Exercise objective:
Keep every line of the data below that has the string "December" and present those lines.

Data to examine:
______________________________

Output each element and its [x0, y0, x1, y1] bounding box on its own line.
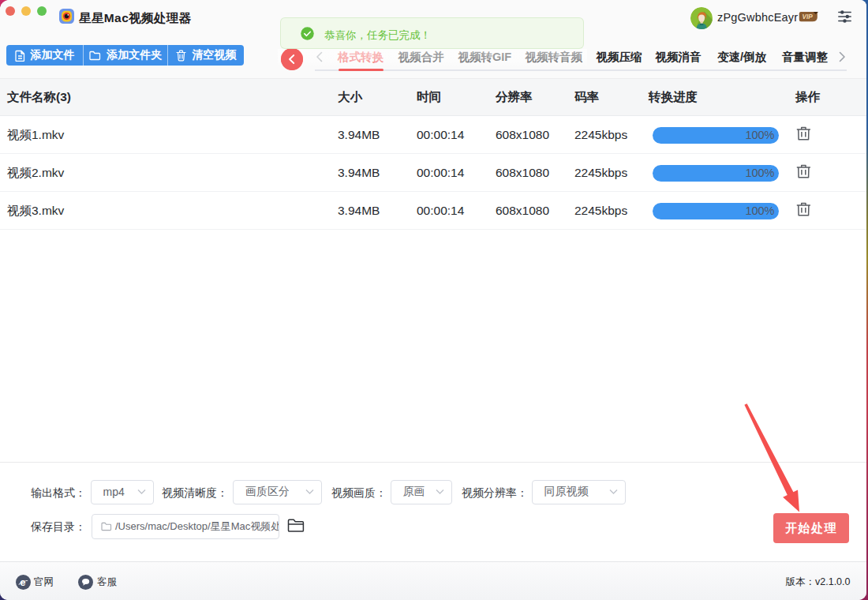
- svg-text:VIP: VIP: [803, 13, 814, 21]
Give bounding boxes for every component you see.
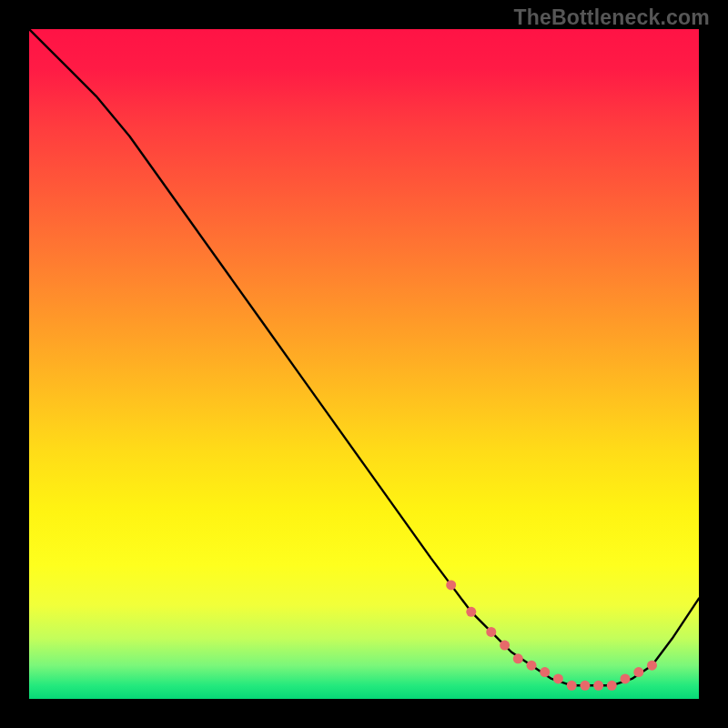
highlight-dot	[513, 653, 523, 663]
highlight-dot	[580, 681, 590, 691]
highlight-dot	[633, 667, 643, 677]
highlight-dot	[593, 681, 603, 691]
highlight-dot	[500, 641, 510, 651]
highlight-dot	[527, 661, 537, 671]
bottleneck-curve	[29, 29, 699, 685]
chart-stage: TheBottleneck.com	[0, 0, 728, 728]
highlight-dot	[647, 661, 657, 671]
highlight-dot	[607, 681, 617, 691]
highlight-dot	[486, 627, 496, 637]
highlight-dot	[446, 580, 456, 590]
highlight-dot	[621, 673, 631, 683]
watermark-text: TheBottleneck.com	[513, 5, 710, 30]
highlight-markers	[446, 580, 657, 690]
highlight-dot	[466, 607, 476, 617]
highlight-dot	[540, 667, 550, 677]
highlight-dot	[553, 673, 563, 683]
plot-area	[29, 29, 699, 699]
highlight-dot	[567, 681, 577, 691]
chart-svg	[29, 29, 699, 699]
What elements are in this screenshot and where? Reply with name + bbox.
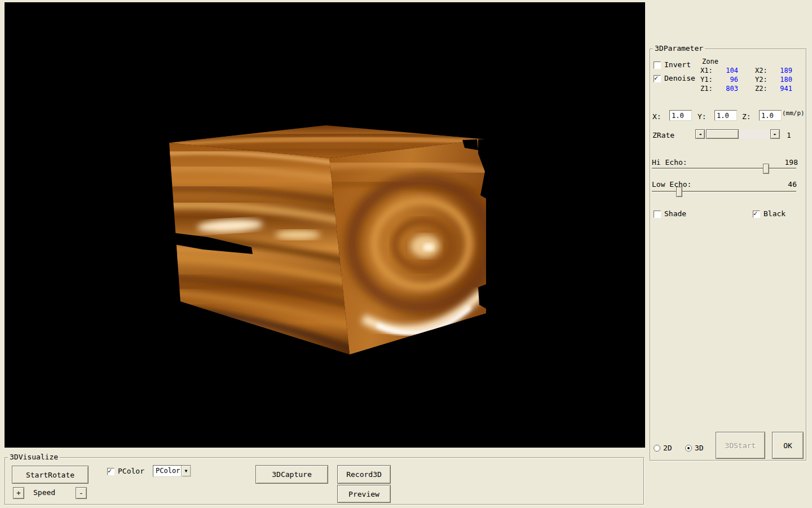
ok-button[interactable]: OK [772,432,804,459]
invert-label: Invert [664,60,691,69]
check-icon: ✓ [753,210,757,217]
zone-y1-value: 96 [716,76,738,84]
zrate-scrollbar-thumb[interactable] [706,129,739,139]
zone-y2-label: Y2: [755,76,767,84]
start-rotate-button[interactable]: StartRotate [12,466,89,484]
denoise-label: Denoise [664,74,695,82]
voxel-x-label: X: [652,112,661,121]
render-viewport[interactable] [5,2,645,448]
zone-z1-value: 803 [716,85,738,93]
scroll-right-icon: ► [774,132,776,137]
zrate-value: 1 [787,131,791,139]
dropdown-arrow-icon: ▼ [185,468,188,474]
speed-plus-button[interactable]: + [13,487,24,499]
voxel-x-input[interactable] [669,110,692,121]
voxel-y-input[interactable] [714,110,737,121]
param-group-title: 3DParameter [653,44,705,52]
speed-minus-button[interactable]: - [76,487,87,499]
zone-y2-value: 180 [770,76,792,84]
low-echo-value: 46 [788,180,797,189]
capture-3d-button[interactable]: 3DCapture [255,465,328,484]
check-icon: ✓ [654,75,658,82]
mode-3d-label: 3D [695,444,704,452]
zone-x2-label: X2: [755,67,767,75]
mode-2d-label: 2D [663,444,672,452]
hi-echo-value: 198 [785,158,798,167]
zrate-scroll-left-button[interactable]: ◄ [695,129,705,139]
pcolor-dropdown-button[interactable]: ▼ [181,466,191,476]
hi-echo-slider-thumb[interactable] [763,164,769,174]
visualize-groupbox: 3DVisualize StartRotate ✓ PColor PColor … [5,457,644,505]
zrate-scrollbar[interactable]: ◄ ► [695,129,780,139]
zone-x1-label: X1: [700,67,713,75]
voxel-unit-label: (mm/p) [782,109,805,117]
black-checkbox[interactable]: ✓ [753,211,760,218]
zone-y1-label: Y1: [700,76,713,84]
pcolor-checkbox[interactable]: ✓ [107,468,114,475]
preview-button[interactable]: Preview [337,485,391,503]
denoise-checkbox[interactable]: ✓ [654,75,661,82]
low-echo-slider-thumb[interactable] [676,187,682,197]
shade-checkbox[interactable] [654,211,661,218]
zone-x1-value: 104 [716,67,738,75]
low-echo-label: Low Echo: [652,180,691,189]
zone-z2-value: 941 [770,85,792,93]
pcolor-dropdown[interactable]: PColor ▼ [153,465,191,477]
black-label: Black [764,209,785,218]
zone-title: Zone [702,58,718,66]
check-icon: ✓ [108,467,112,475]
voxel-y-label: Y: [698,112,707,121]
zone-z1-label: Z1: [700,85,713,93]
hi-echo-label: Hi Echo: [652,158,687,167]
scroll-left-icon: ◄ [699,132,701,137]
hi-echo-slider-track[interactable] [652,168,796,169]
zone-x2-value: 189 [770,67,792,75]
invert-checkbox[interactable] [654,62,661,69]
visualize-group-title: 3DVisualize [8,453,60,461]
speed-label: Speed [33,488,55,497]
low-echo-slider-track[interactable] [652,191,796,192]
app-window: 3DParameter Invert ✓ Denoise Zone X1: 10… [0,0,812,508]
mode-3d-radio[interactable] [685,445,692,452]
pcolor-dropdown-value: PColor [153,466,181,476]
pcolor-label: PColor [118,467,144,475]
param-groupbox: 3DParameter Invert ✓ Denoise Zone X1: 10… [650,49,806,461]
record-3d-button[interactable]: Record3D [337,465,391,484]
zone-z2-label: Z2: [755,85,767,93]
voxel-z-input[interactable] [759,110,782,121]
zrate-label: ZRate [652,131,674,139]
start3d-button[interactable]: 3DStart [716,432,765,459]
voxel-z-label: Z: [742,112,751,121]
zrate-scroll-right-button[interactable]: ► [770,129,780,139]
shade-label: Shade [664,209,686,218]
mode-2d-radio[interactable] [654,445,660,452]
ultrasound-volume-3d [5,2,645,448]
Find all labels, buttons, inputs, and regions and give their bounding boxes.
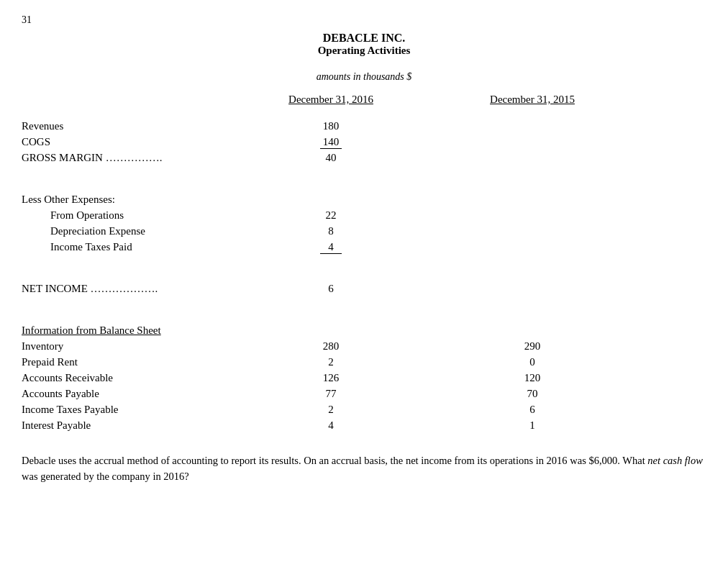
prepaid-rent-label: Prepaid Rent: [22, 356, 266, 368]
cogs-val1: 140: [266, 136, 396, 149]
financial-table: Revenues 180 COGS 140 GROSS MARGIN ………………: [22, 120, 706, 435]
other-expenses-section: Less Other Expenses: From Operations 22 …: [22, 194, 706, 257]
balance-sheet-header: Information from Balance Sheet: [22, 324, 266, 337]
company-name: DEBACLE INC.: [22, 32, 706, 45]
depreciation-row: Depreciation Expense 8: [22, 225, 706, 241]
revenues-row: Revenues 180: [22, 120, 706, 136]
accounts-payable-val2: 70: [468, 388, 597, 400]
gross-margin-row: GROSS MARGIN ……………. 40: [22, 152, 706, 168]
col2-header: December 31, 2015: [468, 94, 597, 106]
income-taxes-paid-row: Income Taxes Paid 4: [22, 241, 706, 257]
cogs-row: COGS 140: [22, 136, 706, 152]
income-taxes-paid-val1: 4: [266, 241, 396, 254]
balance-sheet-header-row: Information from Balance Sheet: [22, 324, 706, 340]
inventory-val1: 280: [266, 340, 396, 353]
other-expenses-header: Less Other Expenses:: [22, 194, 266, 206]
prepaid-rent-row: Prepaid Rent 2 0: [22, 356, 706, 372]
inventory-row: Inventory 280 290: [22, 340, 706, 356]
net-income-val1: 6: [266, 283, 396, 295]
other-expenses-header-row: Less Other Expenses:: [22, 194, 706, 209]
col1-header: December 31, 2016: [266, 94, 396, 106]
income-statement-section: Revenues 180 COGS 140 GROSS MARGIN ………………: [22, 120, 706, 168]
revenues-label: Revenues: [22, 120, 266, 132]
report-title: Operating Activities: [22, 45, 706, 57]
income-taxes-payable-val2: 6: [468, 404, 597, 416]
depreciation-val1: 8: [266, 225, 396, 237]
inventory-label: Inventory: [22, 340, 266, 353]
interest-payable-row: Interest Payable 4 1: [22, 419, 706, 435]
header: DEBACLE INC. Operating Activities: [22, 32, 706, 57]
inventory-val2: 290: [468, 340, 597, 353]
interest-payable-val1: 4: [266, 419, 396, 432]
accounts-receivable-row: Accounts Receivable 126 120: [22, 372, 706, 388]
accounts-payable-label: Accounts Payable: [22, 388, 266, 400]
accounts-receivable-label: Accounts Receivable: [22, 372, 266, 384]
bottom-text: Debacle uses the accrual method of accou…: [22, 453, 706, 485]
accounts-payable-row: Accounts Payable 77 70: [22, 388, 706, 404]
balance-sheet-section: Information from Balance Sheet Inventory…: [22, 324, 706, 435]
net-income-section: NET INCOME ………………. 6: [22, 283, 706, 299]
prepaid-rent-val2: 0: [468, 356, 597, 368]
income-taxes-payable-val1: 2: [266, 404, 396, 416]
accounts-receivable-val2: 120: [468, 372, 597, 384]
income-taxes-paid-label: Income Taxes Paid: [22, 241, 266, 253]
from-operations-val1: 22: [266, 209, 396, 222]
columns-header: December 31, 2016 December 31, 2015: [22, 94, 706, 106]
gross-margin-label: GROSS MARGIN …………….: [22, 152, 266, 164]
income-taxes-payable-row: Income Taxes Payable 2 6: [22, 404, 706, 419]
depreciation-label: Depreciation Expense: [22, 225, 266, 237]
from-operations-label: From Operations: [22, 209, 266, 222]
gross-margin-val1: 40: [266, 152, 396, 164]
accounts-receivable-val1: 126: [266, 372, 396, 384]
bottom-text-part1: Debacle uses the accrual method of accou…: [22, 455, 647, 466]
revenues-val1: 180: [266, 120, 396, 132]
accounts-payable-val1: 77: [266, 388, 396, 400]
from-operations-row: From Operations 22: [22, 209, 706, 225]
subtitle: amounts in thousands $: [22, 71, 706, 83]
cogs-label: COGS: [22, 136, 266, 148]
interest-payable-label: Interest Payable: [22, 419, 266, 432]
interest-payable-val2: 1: [468, 419, 597, 432]
page-number: 31: [22, 14, 706, 26]
bottom-text-italic: net cash flow: [647, 455, 703, 466]
bottom-text-part2: was generated by the company in 2016?: [22, 471, 189, 482]
income-taxes-payable-label: Income Taxes Payable: [22, 404, 266, 416]
net-income-label: NET INCOME ……………….: [22, 283, 266, 295]
net-income-row: NET INCOME ………………. 6: [22, 283, 706, 299]
prepaid-rent-val1: 2: [266, 356, 396, 368]
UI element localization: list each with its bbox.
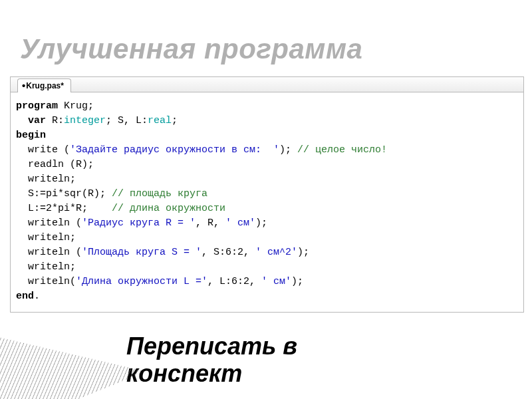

______________________________

Your solution:
col2-header: December 31, 2015: [468, 94, 597, 106]
col1-header: December 31, 2016: [266, 94, 396, 106]
columns-header: December 31, 2016 December 31, 2015: [22, 94, 706, 106]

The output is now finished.